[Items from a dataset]
* * * * *

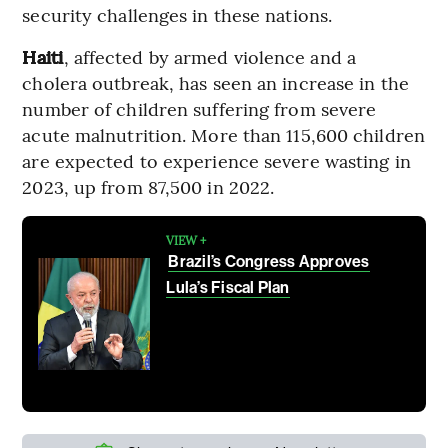
security challenges in these nations.
Haiti
, affected by armed violence and a
cholera outbreak, has seen an increase in the
number of children suffering from severe
acute malnutrition. More than 115,600 children
are expected to experience severe wasting in
2023, up from 87,500 in 2022.
VIEW +
Brazil’s Congress Approves
Lula’s Fiscal Plan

* * * * *

→ **Your task**: Each line above that holds the string "children" should be copied and shown.

→ **Response below**:
number of children suffering from severe
acute malnutrition. More than 115,600 children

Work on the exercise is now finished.